A qualificação para o Euro’2012 teve um arranque atribulado. O caso Carlos Queiroz, muitíssimo mal gerido pela direção da FPF, trouxe instabilidade à equipa das quinas, o que redundou num surpreendente empate caseiro com o Chipre e numa derrota na Noruega. A Seleção portuguesa entrara em descrédito e poucos acreditaram que chegaria ao final da campanha com sucesso.
Porém, a chegada de Paulo Bento trouxe uma lufada de ar fresco à equipa portuguesa. O selecionador teve grande mérito na capacidade de melhorar o ambiente existente no balneário, escolhendo um grupo confiante e unido em prol de um objetivo. A “evasão” de Ricardo Carvalho foi a única exceção a esta regra, um comportamento difícil de entender, pela serenidade e bom comportamento que o jogador sempre demonstrou, mas também por ser uma baixa importante na nossa defesa. Mesmo assim, isso não nos impediu de ganhar os últimos jogos da fase de qualificação.
Com exibições mais ou menos bem conseguidas, o importante é que a meta foi alcançada. E eis que chegamos à última jornada com a Dinamarca. A vitória e o empate garantem o primeiro lugar, mas até uma eventual derrota com os dinamarqueses poderá não comprometer o apuramento. A situação é relativamente confortável.
Mas não podemos cair em ilusões. Em Copenhaga, Portugal terá de entrar em campo para ganhar, para não correr o risco de depender de terceiros. Estou em crer que é isso que passa pela cabeça do selecionador e dos jogadores, que, depois de uma recuperação brilhante, não vão querer morrer na praia.
Para tal, só uma Seleção ao seu melhor nível poderá sair vencedora. Os erros defensivos cometidos no jogo com a Islândia terão de ser corrigidos face a uma equipa da Dinamarca que apresenta um jogo aéreo e físico bem mais ameaçador e perigoso que o dos islandeses.
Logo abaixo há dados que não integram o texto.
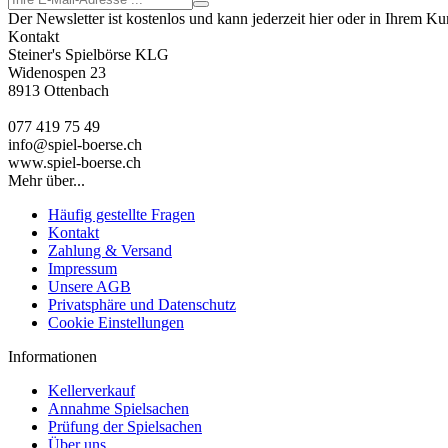
Der Newsletter ist kostenlos und kann jederzeit hier oder in Ihrem K
Kontakt
Steiner's Spielbörse KLG
Widenospen 23
8913 Ottenbach
077 419 75 49
info@spiel-boerse.ch
www.spiel-boerse.ch
Mehr über...
Häufig gestellte Fragen
Kontakt
Zahlung & Versand
Impressum
Unsere AGB
Privatsphäre und Datenschutz
Cookie Einstellungen
Informationen
Kellerverkauf
Annahme Spielsachen
Prüfung der Spielsachen
Über uns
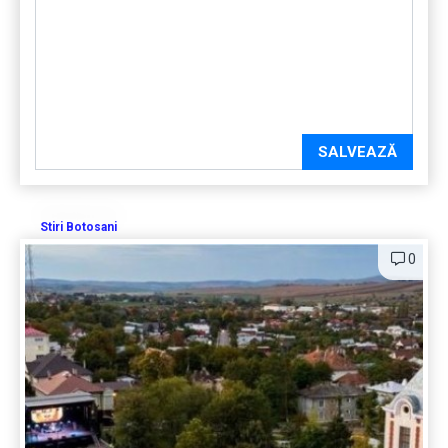
SALVEAZĂ
Stiri Botosani
0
Rolando e Bruno Alves têm todas as condições para bloquear os gigantes nórdicos.
No meio-campo, o trio composto por Raul Meireles, Carlos Martins e João Moutinho, este último cada vez mais imprescindível no onze, terá de fazer aquilo que sabe melhor: ser rápido, pressionante e imaginativo, jogando preferencialmente pelo chão, de modo a encontrar espaços para que armas como Ronaldo, Nani e Hélder Postiga possam faturar.
Portugal vai vencer a Dinamarca. Não o afirmo apenas como palpite. Este é um daquele tipo de jogos que mexem com o orgulho dos jogadores portugueses e a sua qualidade vai saltar ao de cima. E Paulo Bento estará, de certeza, interessado em continuar com a sua senda vitoriosa em jogos oficiais. Além disso, esta é uma excelente oportunidade de quebrarmos um enguiço que fez ontem, precisamente, 34 anos. É que a última vitória da Seleção por terras dinamarquesas aconteceu a 9 de outubro de 1977, quando vencemos por 4-2 na fase de apuramento para o Mundial’78.